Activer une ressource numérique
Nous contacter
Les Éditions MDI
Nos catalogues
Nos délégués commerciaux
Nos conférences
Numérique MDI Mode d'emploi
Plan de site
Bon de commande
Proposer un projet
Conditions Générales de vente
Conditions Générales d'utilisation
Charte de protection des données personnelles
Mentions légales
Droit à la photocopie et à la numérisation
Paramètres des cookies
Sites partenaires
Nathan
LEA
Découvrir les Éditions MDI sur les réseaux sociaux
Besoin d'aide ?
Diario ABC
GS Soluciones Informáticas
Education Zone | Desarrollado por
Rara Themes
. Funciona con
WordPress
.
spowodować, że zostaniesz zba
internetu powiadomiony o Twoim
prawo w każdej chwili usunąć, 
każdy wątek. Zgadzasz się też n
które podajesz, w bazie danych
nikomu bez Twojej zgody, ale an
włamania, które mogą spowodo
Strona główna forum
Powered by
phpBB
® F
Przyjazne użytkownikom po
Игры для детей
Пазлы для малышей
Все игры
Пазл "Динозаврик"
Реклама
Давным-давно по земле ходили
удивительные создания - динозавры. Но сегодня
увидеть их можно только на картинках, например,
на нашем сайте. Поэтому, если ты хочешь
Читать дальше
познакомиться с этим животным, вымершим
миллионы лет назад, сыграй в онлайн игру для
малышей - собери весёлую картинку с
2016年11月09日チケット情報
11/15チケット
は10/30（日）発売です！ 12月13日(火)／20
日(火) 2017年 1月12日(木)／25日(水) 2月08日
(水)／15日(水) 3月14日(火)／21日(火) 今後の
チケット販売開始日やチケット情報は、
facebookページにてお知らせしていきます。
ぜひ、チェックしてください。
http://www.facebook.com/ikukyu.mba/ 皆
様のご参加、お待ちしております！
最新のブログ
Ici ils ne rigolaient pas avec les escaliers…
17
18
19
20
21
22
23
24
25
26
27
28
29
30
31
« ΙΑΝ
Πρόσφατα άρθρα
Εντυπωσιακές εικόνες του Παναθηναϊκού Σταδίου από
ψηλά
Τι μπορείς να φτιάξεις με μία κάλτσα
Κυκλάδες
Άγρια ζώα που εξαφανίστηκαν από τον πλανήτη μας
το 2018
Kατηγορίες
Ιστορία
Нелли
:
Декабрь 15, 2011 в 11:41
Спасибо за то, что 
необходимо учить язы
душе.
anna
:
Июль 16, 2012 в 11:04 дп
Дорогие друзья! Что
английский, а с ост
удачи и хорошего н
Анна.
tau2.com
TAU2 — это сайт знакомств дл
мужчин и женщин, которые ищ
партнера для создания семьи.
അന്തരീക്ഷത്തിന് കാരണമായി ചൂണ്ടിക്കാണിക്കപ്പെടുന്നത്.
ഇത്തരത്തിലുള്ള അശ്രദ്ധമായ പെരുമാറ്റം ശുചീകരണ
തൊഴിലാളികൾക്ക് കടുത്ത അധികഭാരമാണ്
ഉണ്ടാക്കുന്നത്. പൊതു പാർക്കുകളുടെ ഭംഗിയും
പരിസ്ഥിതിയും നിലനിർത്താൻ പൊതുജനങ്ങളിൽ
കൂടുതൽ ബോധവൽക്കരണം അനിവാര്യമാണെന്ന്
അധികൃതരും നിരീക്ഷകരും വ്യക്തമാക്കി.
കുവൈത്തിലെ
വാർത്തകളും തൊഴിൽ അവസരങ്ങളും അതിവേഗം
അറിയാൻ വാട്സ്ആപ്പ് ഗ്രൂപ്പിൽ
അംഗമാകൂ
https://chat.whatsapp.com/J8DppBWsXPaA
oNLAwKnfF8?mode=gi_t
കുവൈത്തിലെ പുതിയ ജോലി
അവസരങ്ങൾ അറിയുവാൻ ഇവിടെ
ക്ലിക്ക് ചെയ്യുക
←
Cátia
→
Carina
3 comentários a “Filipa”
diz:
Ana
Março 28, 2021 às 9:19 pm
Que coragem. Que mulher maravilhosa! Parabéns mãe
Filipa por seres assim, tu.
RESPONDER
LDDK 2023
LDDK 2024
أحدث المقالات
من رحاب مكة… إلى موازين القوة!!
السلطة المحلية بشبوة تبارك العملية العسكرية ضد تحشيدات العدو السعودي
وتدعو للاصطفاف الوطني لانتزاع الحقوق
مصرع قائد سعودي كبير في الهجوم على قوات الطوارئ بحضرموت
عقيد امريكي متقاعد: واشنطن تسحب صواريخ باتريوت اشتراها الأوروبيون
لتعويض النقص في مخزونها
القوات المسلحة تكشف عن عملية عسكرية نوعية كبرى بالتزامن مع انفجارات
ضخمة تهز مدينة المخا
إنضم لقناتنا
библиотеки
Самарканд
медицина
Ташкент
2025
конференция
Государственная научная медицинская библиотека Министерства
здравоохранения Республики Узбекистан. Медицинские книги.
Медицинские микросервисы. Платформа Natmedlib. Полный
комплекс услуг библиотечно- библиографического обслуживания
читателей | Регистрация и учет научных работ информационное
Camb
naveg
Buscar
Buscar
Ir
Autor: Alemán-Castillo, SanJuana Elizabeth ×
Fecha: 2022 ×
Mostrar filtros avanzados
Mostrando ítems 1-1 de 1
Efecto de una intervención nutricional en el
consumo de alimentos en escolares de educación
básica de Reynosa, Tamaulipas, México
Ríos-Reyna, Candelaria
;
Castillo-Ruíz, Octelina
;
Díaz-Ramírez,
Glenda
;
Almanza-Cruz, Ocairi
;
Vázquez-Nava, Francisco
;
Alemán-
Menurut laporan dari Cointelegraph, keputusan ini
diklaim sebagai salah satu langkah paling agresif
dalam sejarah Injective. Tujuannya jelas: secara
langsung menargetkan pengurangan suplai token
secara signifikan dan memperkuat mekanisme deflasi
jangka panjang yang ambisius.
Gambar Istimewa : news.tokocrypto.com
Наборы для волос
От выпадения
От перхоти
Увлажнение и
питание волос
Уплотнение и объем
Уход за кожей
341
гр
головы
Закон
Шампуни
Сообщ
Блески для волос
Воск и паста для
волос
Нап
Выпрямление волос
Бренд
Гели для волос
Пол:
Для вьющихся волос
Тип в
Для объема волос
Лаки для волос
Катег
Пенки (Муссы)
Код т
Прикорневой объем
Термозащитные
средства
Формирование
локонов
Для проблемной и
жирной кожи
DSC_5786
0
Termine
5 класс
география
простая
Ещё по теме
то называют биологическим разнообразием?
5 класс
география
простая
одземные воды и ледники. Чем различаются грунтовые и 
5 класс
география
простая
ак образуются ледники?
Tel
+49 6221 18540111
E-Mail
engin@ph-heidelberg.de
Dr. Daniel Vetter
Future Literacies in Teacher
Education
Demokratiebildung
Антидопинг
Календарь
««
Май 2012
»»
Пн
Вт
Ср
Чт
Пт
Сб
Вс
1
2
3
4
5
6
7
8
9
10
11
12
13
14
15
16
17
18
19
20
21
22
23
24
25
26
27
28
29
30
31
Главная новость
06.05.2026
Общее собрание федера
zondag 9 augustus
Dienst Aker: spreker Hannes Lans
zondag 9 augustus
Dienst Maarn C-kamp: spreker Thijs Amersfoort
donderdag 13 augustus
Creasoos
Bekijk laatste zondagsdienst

*-*-*

## What the exercise asks
Reproduce the data shown above in its entirety, keeping each word as it is.

## Written response
Activer une ressource numérique
Nous contacter
Les Éditions MDI
Nos catalogues
Nos délégués commerciaux
Nos conférences
Numérique MDI Mode d'emploi
Plan de site
Bon de commande
Proposer un projet
Conditions Générales de vente
Conditions Générales d'utilisation
Charte de protection des données personnelles
Mentions légales
Droit à la photocopie et à la numérisation
Paramètres des cookies
Sites partenaires
Nathan
LEA
Découvrir les Éditions MDI sur les réseaux sociaux
Besoin d'aide ?
Diario ABC
GS Soluciones Informáticas
Education Zone | Desarrollado por
Rara Themes
. Funciona con
WordPress
.
spowodować, że zostaniesz zba
internetu powiadomiony o Twoim
prawo w każdej chwili usunąć, 
każdy wątek. Zgadzasz się też n
które podajesz, w bazie danych
nikomu bez Twojej zgody, ale an
włamania, które mogą spowodo
Strona główna forum
Powered by
phpBB
® F
Przyjazne użytkownikom po
Игры для детей
Пазлы для малышей
Все игры
Пазл "Динозаврик"
Реклама
Давным-давно по земле ходили
удивительные создания - динозавры. Но сегодня
увидеть их можно только на картинках, например,
на нашем сайте. Поэтому, если ты хочешь
Читать дальше
познакомиться с этим животным, вымершим
миллионы лет назад, сыграй в онлайн игру для
малышей - собери весёлую картинку с
2016年11月09日チケット情報
11/15チケット
は10/30（日）発売です！ 12月13日(火)／20
日(火) 2017年 1月12日(木)／25日(水) 2月08日
(水)／15日(水) 3月14日(火)／21日(火) 今後の
チケット販売開始日やチケット情報は、
facebookページにてお知らせしていきます。
ぜひ、チェックしてください。
http://www.facebook.com/ikukyu.mba/ 皆
様のご参加、お待ちしております！
最新のブログ
Ici ils ne rigolaient pas avec les escaliers…
17
18
19
20
21
22
23
24
25
26
27
28
29
30
31
« ΙΑΝ
Πρόσφατα άρθρα
Εντυπωσιακές εικόνες του Παναθηναϊκού Σταδίου από
ψηλά
Τι μπορείς να φτιάξεις με μία κάλτσα
Κυκλάδες
Άγρια ζώα που εξαφανίστηκαν από τον πλανήτη μας
το 2018
Kατηγορίες
Ιστορία
Нелли
:
Декабрь 15, 2011 в 11:41
Спасибо за то, что 
необходимо учить язы
душе.
anna
:
Июль 16, 2012 в 11:04 дп
Дорогие друзья! Что
английский, а с ост
удачи и хорошего н
Анна.
tau2.com
TAU2 — это сайт знакомств дл
мужчин и женщин, которые ищ
партнера для создания семьи.
അന്തരീക്ഷത്തിന് കാരണമായി ചൂണ്ടിക്കാണിക്കപ്പെടുന്നത്.
ഇത്തരത്തിലുള്ള അശ്രദ്ധമായ പെരുമാറ്റം ശുചീകരണ
തൊഴിലാളികൾക്ക് കടുത്ത അധികഭാരമാണ്
ഉണ്ടാക്കുന്നത്. പൊതു പാർക്കുകളുടെ ഭംഗിയും
പരിസ്ഥിതിയും നിലനിർത്താൻ പൊതുജനങ്ങളിൽ
കൂടുതൽ ബോധവൽക്കരണം അനിവാര്യമാണെന്ന്
അധികൃതരും നിരീക്ഷകരും വ്യക്തമാക്കി.
കുവൈത്തിലെ
വാർത്തകളും തൊഴിൽ അവസരങ്ങളും അതിവേഗം
അറിയാൻ വാട്സ്ആപ്പ് ഗ്രൂപ്പിൽ
അംഗമാകൂ
https://chat.whatsapp.com/J8DppBWsXPaA
oNLAwKnfF8?mode=gi_t
കുവൈത്തിലെ പുതിയ ജോലി
അവസരങ്ങൾ അറിയുവാൻ ഇവിടെ
ക്ലിക്ക് ചെയ്യുക
←
Cátia
→
Carina
3 comentários a “Filipa”
diz:
Ana
Março 28, 2021 às 9:19 pm
Que coragem. Que mulher maravilhosa! Parabéns mãe
Filipa por seres assim, tu.
RESPONDER
LDDK 2023
LDDK 2024
أحدث المقالات
من رحاب مكة… إلى موازين القوة!!
السلطة المحلية بشبوة تبارك العملية العسكرية ضد تحشيدات العدو السعودي
وتدعو للاصطفاف الوطني لانتزاع الحقوق
مصرع قائد سعودي كبير في الهجوم على قوات الطوارئ بحضرموت
عقيد امريكي متقاعد: واشنطن تسحب صواريخ باتريوت اشتراها الأوروبيون
لتعويض النقص في مخزونها
القوات المسلحة تكشف عن عملية عسكرية نوعية كبرى بالتزامن مع انفجارات
ضخمة تهز مدينة المخا
إنضم لقناتنا
библиотеки
Самарканд
медицина
Ташкент
2025
конференция
Государственная научная медицинская библиотека Министерства
здравоохранения Республики Узбекистан. Медицинские книги.
Медицинские микросервисы. Платформа Natmedlib. Полный
комплекс услуг библиотечно- библиографического обслуживания
читателей | Регистрация и учет научных работ информационное
Camb
naveg
Buscar
Buscar
Ir
Autor: Alemán-Castillo, SanJuana Elizabeth ×
Fecha: 2022 ×
Mostrar filtros avanzados
Mostrando ítems 1-1 de 1
Efecto de una intervención nutricional en el
consumo de alimentos en escolares de educación
básica de Reynosa, Tamaulipas, México
Ríos-Reyna, Candelaria
;
Castillo-Ruíz, Octelina
;
Díaz-Ramírez,
Glenda
;
Almanza-Cruz, Ocairi
;
Vázquez-Nava, Francisco
;
Alemán-
Menurut laporan dari Cointelegraph, keputusan ini
diklaim sebagai salah satu langkah paling agresif
dalam sejarah Injective. Tujuannya jelas: secara
langsung menargetkan pengurangan suplai token
secara signifikan dan memperkuat mekanisme deflasi
jangka panjang yang ambisius.
Gambar Istimewa : news.tokocrypto.com
Наборы для волос
От выпадения
От перхоти
Увлажнение и
питание волос
Уплотнение и объем
Уход за кожей
341
гр
головы
Закон
Шампуни
Сообщ
Блески для волос
Воск и паста для
волос
Нап
Выпрямление волос
Бренд
Гели для волос
Пол:
Для вьющихся волос
Тип в
Для объема волос
Лаки для волос
Катег
Пенки (Муссы)
Код т
Прикорневой объем
Термозащитные
средства
Формирование
локонов
Для проблемной и
жирной кожи
DSC_5786
0
Termine
5 класс
география
простая
Ещё по теме
то называют биологическим разнообразием?
5 класс
география
простая
одземные воды и ледники. Чем различаются грунтовые и 
5 класс
география
простая
ак образуются ледники?
Tel
+49 6221 18540111
E-Mail
engin@ph-heidelberg.de
Dr. Daniel Vetter
Future Literacies in Teacher
Education
Demokratiebildung
Антидопинг
Календарь
««
Май 2012
»»
Пн
Вт
Ср
Чт
Пт
Сб
Вс
1
2
3
4
5
6
7
8
9
10
11
12
13
14
15
16
17
18
19
20
21
22
23
24
25
26
27
28
29
30
31
Главная новость
06.05.2026
Общее собрание федера
zondag 9 augustus
Dienst Aker: spreker Hannes Lans
zondag 9 augustus
Dienst Maarn C-kamp: spreker Thijs Amersfoort
donderdag 13 augustus
Creasoos
Bekijk laatste zondagsdienst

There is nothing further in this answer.